SyncAttempt(workspace: CloudWorkspace, connection: CloudConnection, job_id: int, attempt_number: int) : Represents a single attempt of a sync job.

This class is not meant to be instantiated directly. Instead, obtain a SyncAttempt by calling .SyncResult.get_attempts().

Instance variables

attempt_id: int : Return the attempt ID.

attempt_number: int :

bytes_synced: int : Return the number of bytes synced in this attempt.

connection: CloudConnection :

created_at: datetime : Return the creation time of the attempt.

job_id: int :

records_synced: int : Return the number of records synced in this attempt.

status: str : Return the attempt status.

workspace: CloudWorkspace :

Methods

get_full_log_text(self) ‑> str : Return the complete log text for this attempt.

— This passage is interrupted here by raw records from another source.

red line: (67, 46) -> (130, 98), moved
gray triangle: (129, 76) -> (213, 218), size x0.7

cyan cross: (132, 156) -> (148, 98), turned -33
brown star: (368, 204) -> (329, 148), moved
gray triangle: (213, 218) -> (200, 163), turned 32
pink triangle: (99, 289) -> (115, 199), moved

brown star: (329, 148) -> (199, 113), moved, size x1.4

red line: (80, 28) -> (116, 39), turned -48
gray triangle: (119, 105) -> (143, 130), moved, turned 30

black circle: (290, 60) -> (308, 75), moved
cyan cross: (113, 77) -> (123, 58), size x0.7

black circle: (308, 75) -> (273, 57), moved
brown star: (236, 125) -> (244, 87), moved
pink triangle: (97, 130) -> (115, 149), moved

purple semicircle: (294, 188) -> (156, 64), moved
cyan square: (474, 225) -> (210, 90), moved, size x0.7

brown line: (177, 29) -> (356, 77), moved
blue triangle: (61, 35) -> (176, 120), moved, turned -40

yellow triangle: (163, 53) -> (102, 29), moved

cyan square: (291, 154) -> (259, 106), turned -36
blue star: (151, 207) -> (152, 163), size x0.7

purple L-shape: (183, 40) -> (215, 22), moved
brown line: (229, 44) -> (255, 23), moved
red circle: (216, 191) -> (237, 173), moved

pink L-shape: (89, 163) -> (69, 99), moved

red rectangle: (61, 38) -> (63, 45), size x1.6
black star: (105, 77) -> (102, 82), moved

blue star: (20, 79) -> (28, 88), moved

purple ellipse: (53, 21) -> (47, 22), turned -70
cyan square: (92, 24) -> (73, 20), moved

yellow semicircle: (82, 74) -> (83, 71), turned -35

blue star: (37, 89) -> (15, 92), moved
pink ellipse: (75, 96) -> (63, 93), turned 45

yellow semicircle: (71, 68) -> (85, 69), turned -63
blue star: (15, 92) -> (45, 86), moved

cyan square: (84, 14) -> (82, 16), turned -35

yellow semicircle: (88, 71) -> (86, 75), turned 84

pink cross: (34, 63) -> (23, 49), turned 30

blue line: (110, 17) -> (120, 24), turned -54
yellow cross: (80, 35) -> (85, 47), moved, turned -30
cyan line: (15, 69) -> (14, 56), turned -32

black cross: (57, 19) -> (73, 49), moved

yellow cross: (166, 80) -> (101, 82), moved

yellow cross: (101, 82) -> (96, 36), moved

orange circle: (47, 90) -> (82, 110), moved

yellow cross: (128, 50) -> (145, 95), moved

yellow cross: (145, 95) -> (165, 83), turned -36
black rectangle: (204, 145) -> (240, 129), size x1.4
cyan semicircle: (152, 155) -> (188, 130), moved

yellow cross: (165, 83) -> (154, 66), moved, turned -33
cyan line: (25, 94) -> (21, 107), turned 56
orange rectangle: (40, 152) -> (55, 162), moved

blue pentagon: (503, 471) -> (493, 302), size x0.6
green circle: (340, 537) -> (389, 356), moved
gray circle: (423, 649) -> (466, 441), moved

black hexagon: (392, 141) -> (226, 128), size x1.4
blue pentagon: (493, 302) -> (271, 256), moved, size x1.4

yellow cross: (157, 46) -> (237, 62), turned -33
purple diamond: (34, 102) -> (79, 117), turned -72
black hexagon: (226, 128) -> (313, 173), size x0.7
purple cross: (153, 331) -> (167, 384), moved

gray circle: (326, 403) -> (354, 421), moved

Returns: String containing all log text for this attempt, with lines separated by newlines.

SyncResult(workspace: CloudWorkspace, connection: CloudConnection, job_id: int, table_name_prefix: str = '', table_name_suffix: str = '') : The result of a sync operation.

This class is not meant to be instantiated directly. Instead, obtain a SyncResult by interacting with the .CloudWorkspace and .CloudConnection objects.

Instance variables

bytes_synced: int : Return the number of records processed.

connection: CloudConnection :

job_id: int :

job_url: str : Return the URL of the sync job.

Note: This currently returns the connection's job history URL, as there is no direct URL to a specific job in the Airbyte Cloud web app.

TODO: Implement a direct job logs URL on top of the event-id of the specific attempt number. E.g. {self.connection.job_history_url}?eventId={event-guid}&openLogs=true

records_synced: int : Return the number of records processed.

start_time: datetime : Return the start time of the sync job in UTC.

stream_names: list[str] : Return the set of stream names.

streams: _SyncResultStreams : Return a mapping of stream names to airbyte.CachedDataset objects.

This is a convenience wrapper around the stream_names property and get_dataset() method.

table_name_prefix: str :

table_name_suffix: str :

workspace: CloudWorkspace :

Methods

get_attempts(self) ‑> list[airbyte.cloud.sync_results.SyncAttempt] : Return a list of attempts for this sync job.

get_dataset(self, stream_name: str) ‑> airbyte.datasets._sql.CachedDataset : Retrieve an airbyte.datasets.CachedDataset object for a given stream name.

This can be used to read and analyze the data in a SQL-based destination.

TODO: In a future iteration, we can consider providing stream configuration information (catalog information) to the CachedDataset object via the "Get stream properties" API: https://reference.airbyte.com/reference/getstreamproperties

get_job_status(self) ‑> JobStatusEnum : Check if the sync job is still running.

get_sql_cache(self) ‑> CacheBase : Return a SQL Cache object for working with the data in a SQL-based destination's.

get_sql_database_name(self) ‑> str : Return the SQL database name.

get_sql_engine(self) ‑> sqlalchemy.engine.Engine : Return a SQL Engine for querying a SQL-based destination.

get_sql_schema_name(self) ‑> str : Return the SQL schema name.

get_sql_table(self, stream_name: str) ‑> sqlalchemy.Table : Return a SQLAlchemy table object for the named stream.

get_sql_table_name(self, stream_name: str) ‑> str : Return the SQL table name of the named stream.

is_job_complete(self) ‑> bool : Check if the sync job is complete.

raise_failure_status(self, *, refresh_status: bool = False) ‑> None : Raise an exception if the sync job failed.

By default, this method will use the latest status available. If you want to refresh the status before checking for failure, set refresh_status=True. If the job has failed, this method will raise a AirbyteConnectionSyncError.

Otherwise, do nothing.

wait_for_completion(self, *, wait_timeout: int = 1800, raise_timeout: bool = True, raise_failure: bool = False) ‑> JobStatusEnum : Wait for a job to finish running.